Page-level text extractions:
- - - - -

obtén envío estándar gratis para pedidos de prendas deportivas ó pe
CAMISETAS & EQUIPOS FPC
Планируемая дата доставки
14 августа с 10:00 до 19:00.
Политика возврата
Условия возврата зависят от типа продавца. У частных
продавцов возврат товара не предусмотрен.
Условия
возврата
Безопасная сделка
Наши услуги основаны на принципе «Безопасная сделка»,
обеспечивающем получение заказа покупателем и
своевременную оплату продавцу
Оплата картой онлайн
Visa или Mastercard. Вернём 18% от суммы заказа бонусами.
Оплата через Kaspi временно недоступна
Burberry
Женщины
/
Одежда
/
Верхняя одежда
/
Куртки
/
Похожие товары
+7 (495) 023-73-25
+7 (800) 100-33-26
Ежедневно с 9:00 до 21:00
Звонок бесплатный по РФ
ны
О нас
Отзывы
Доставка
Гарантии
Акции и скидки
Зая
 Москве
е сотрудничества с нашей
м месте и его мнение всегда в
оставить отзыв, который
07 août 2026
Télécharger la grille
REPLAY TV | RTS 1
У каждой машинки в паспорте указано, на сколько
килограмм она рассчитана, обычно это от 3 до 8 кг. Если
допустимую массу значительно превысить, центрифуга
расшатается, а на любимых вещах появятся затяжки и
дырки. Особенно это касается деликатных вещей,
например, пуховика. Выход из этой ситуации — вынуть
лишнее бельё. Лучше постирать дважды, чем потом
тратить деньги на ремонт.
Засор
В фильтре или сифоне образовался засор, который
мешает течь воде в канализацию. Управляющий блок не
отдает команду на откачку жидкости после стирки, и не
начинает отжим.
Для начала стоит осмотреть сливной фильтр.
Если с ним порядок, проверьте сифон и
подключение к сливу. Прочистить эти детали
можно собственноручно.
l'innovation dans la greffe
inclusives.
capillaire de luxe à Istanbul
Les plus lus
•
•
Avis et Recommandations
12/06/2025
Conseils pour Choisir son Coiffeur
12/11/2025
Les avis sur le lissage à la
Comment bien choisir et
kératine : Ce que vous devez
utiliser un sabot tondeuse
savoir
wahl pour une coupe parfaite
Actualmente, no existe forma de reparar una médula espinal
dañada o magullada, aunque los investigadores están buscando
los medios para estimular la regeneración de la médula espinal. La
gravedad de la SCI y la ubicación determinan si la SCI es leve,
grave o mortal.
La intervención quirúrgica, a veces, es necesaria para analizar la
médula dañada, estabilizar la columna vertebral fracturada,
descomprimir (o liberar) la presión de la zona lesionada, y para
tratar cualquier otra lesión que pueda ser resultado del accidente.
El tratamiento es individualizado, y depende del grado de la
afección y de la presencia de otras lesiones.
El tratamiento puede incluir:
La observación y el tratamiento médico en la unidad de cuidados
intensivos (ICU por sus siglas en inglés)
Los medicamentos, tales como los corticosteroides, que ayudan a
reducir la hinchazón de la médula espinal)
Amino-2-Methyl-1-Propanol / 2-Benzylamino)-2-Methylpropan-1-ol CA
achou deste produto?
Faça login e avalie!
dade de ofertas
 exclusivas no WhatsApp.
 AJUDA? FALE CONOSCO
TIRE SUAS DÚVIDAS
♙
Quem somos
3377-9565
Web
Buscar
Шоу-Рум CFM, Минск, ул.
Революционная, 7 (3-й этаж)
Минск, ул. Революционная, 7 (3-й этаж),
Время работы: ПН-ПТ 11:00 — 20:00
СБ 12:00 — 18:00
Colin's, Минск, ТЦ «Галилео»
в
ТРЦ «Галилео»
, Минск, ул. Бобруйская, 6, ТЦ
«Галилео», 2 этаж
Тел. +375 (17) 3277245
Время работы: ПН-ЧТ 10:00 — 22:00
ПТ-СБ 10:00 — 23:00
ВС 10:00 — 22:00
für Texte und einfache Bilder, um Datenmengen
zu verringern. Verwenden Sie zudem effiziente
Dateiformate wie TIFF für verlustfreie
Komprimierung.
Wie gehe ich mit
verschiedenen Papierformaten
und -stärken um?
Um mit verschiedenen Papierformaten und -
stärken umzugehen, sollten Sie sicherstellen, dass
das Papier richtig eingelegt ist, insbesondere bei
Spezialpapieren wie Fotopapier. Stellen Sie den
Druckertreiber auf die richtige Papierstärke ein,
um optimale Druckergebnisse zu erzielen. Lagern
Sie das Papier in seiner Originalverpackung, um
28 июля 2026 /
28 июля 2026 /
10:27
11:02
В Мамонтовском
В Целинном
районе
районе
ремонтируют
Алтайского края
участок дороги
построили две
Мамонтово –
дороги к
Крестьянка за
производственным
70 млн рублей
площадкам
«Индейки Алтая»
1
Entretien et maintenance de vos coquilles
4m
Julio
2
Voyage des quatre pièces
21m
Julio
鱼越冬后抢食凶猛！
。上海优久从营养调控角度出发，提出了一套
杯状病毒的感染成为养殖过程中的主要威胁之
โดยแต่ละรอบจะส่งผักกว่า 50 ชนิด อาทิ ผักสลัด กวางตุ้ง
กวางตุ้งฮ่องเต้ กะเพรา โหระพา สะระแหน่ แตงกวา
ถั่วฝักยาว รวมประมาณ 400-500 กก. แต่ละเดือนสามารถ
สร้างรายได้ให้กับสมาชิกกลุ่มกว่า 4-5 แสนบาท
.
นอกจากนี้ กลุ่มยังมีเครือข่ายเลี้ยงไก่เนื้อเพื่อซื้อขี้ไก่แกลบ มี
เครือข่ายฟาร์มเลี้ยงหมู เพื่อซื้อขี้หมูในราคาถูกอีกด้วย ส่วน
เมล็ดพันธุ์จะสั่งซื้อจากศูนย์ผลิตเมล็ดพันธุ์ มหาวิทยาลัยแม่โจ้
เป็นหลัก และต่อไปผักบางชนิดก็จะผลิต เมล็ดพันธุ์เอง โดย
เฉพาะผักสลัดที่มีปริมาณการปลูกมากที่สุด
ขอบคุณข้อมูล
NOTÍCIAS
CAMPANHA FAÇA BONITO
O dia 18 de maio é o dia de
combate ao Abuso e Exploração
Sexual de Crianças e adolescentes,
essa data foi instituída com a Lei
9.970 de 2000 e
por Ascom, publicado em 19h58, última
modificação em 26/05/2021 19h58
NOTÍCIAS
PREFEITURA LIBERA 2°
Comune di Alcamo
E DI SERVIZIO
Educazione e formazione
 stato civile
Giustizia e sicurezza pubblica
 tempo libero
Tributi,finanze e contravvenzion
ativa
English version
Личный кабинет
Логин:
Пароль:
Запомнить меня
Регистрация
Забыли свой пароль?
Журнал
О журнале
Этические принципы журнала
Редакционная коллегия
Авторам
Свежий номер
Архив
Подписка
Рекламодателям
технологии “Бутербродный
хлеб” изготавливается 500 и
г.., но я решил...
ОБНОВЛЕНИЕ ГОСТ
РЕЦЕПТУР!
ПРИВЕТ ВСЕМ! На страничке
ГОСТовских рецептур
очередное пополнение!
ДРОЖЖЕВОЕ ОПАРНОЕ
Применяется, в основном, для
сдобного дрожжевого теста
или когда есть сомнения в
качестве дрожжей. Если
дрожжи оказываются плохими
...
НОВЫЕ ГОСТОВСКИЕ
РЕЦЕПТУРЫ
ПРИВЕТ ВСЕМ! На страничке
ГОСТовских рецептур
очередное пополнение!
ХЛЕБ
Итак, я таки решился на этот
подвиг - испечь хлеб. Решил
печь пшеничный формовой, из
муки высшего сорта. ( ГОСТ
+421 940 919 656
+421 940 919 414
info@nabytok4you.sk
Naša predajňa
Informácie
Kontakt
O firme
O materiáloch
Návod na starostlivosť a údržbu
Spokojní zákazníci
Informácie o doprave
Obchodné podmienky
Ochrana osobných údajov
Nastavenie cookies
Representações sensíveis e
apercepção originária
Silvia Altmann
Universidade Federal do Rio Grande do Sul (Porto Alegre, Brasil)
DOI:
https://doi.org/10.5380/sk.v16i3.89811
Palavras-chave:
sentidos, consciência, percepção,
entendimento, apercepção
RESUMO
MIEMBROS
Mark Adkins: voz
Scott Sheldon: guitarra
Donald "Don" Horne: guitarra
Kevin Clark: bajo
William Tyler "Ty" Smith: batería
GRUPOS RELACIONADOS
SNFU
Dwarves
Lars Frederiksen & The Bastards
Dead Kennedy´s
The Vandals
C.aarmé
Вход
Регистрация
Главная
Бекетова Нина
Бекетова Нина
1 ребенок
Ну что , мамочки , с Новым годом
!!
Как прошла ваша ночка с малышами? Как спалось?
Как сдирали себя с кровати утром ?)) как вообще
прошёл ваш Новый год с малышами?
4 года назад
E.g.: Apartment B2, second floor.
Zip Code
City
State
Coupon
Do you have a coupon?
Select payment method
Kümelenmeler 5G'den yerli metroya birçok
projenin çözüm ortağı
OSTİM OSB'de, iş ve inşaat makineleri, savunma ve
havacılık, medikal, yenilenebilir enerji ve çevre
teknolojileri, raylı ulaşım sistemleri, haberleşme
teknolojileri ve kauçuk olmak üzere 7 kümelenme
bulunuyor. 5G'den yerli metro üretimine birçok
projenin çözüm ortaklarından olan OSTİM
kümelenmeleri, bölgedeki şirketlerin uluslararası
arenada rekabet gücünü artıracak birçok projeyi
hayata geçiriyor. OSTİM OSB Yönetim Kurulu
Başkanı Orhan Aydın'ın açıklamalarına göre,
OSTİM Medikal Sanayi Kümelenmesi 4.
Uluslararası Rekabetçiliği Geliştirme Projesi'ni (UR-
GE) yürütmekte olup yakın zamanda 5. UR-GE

- - - - -

YOUR INSTRUCTIONS:
Only one stretch of the data above is needed. Restate it word for word, from the line containing "Télécharger la grille" through the line containing "дырки. Особенно это", both ends included.

EXERCISE SOLUTION:
Télécharger la grille
REPLAY TV | RTS 1
У каждой машинки в паспорте указано, на сколько
килограмм она рассчитана, обычно это от 3 до 8 кг. Если
допустимую массу значительно превысить, центрифуга
расшатается, а на любимых вещах появятся затяжки и
дырки. Особенно это касается деликатных вещей,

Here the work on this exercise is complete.